A domain-adapted large language model to support clinicians in psychiatric clinical practice
摘要
Mental disorders affect nearly one billion individuals worldwide, yet professional psychiatric care remains constrained by workforce shortages and experience-dependent decision-making. Despite recent advances in large language models (LLMs), current applications in mental health are primarily patient-oriented and lack alignment with real-world psychiatric clinical workflows. Here we present PsychFound, a domain-adapted and clinician-oriented LLM developed to support psychiatric clinical practice.

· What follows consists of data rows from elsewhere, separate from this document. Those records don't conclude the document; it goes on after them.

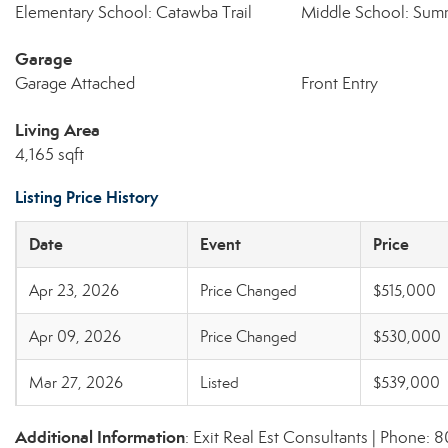
Elementary School: Catawba Trail
Middle School: Sum
Garage
Garage Attached
Front Entry
Living Area
4,165 sqft
Listing Price History
Date
Event
Price
Apr 23, 2026
Price Changed
$515,000
Apr 09, 2026
Price Changed
$530,000
Mar 27, 2026
Listed
$539,000
Additional Information
: Exit Real Est Consultants | Phone: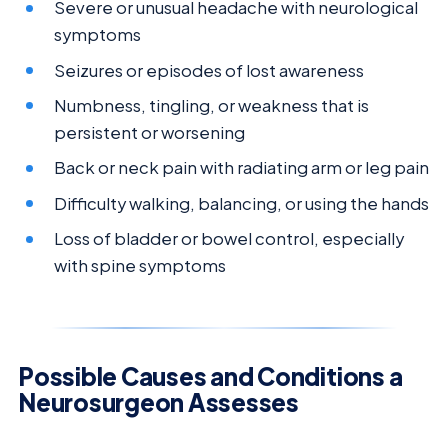
Severe or unusual headache with neurological
symptoms
Seizures or episodes of lost awareness
Numbness, tingling, or weakness that is
persistent or worsening
Back or neck pain with radiating arm or leg pain
Difficulty walking, balancing, or using the hands
Loss of bladder or bowel control, especially
with spine symptoms
Possible Causes and Conditions a
Neurosurgeon Assesses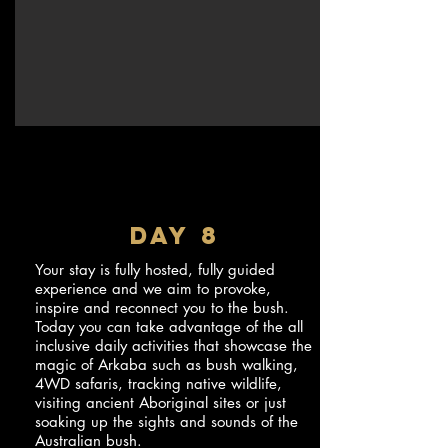
DAY 8
Your stay is fully hosted, fully guided
experience and we aim to provoke,
inspire and reconnect you to the bush.
Today you can take advantage of the all
inclusive daily activities that showcase the
magic of Arkaba such as bush walking,
4WD safaris, tracking native wildlife,
visiting ancient Aboriginal sites or just
soaking up the sights and sounds of the
Australian bush.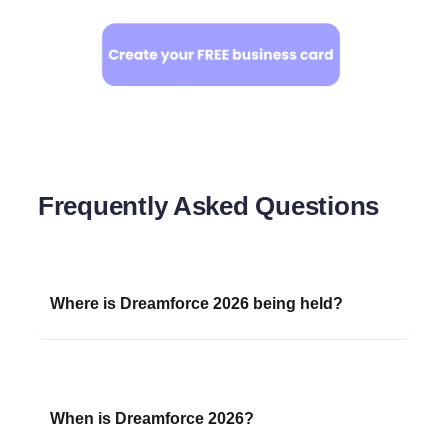
Frequently Asked Questions
Where is Dreamforce 2026 being held?
Dreamforce 2026 will take place in
San
Francisco, California
, with events centered
around the Moscone Center. Sessions will also
When is Dreamforce 2026?
be streamed on
Salesforce+
for a global
audience.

Developed through a three-phase framework using expert-curated psychiatric corpora and 64,588 Chinese real-world electronic health records, PsychFound integrates psychiatric professional knowledge, clinical reasoning capabilities and adaptation to the full spectrum of psychiatric clinical tasks across diagnosis, treatment planning and longitudinal management in Chinese clinical settings. In retrospective evaluations spanning three professional knowledge assessments and five clinical task benchmarks, the 7B-parameter PsychFound delivered the top overall performance among 22 LLMs. In a real-world, two-arm prospective study, resident psychiatrists assisted by PsychFound demonstrated higher consultation quality, higher diagnostic accuracy, more appropriate medication selection and reduced documentation time (all P < 0.01). A reader study with 60 psychiatrists (20 residents, 20 attendings and 20 seniors) showed that PsychFound’s clinical reasoning performance matched that of attending psychiatrists. These findings demonstrated that PsychFound provides an interpretable, expert-level decision support tool capable of improving consistency, efficiency and standardization in psychiatric clinical care.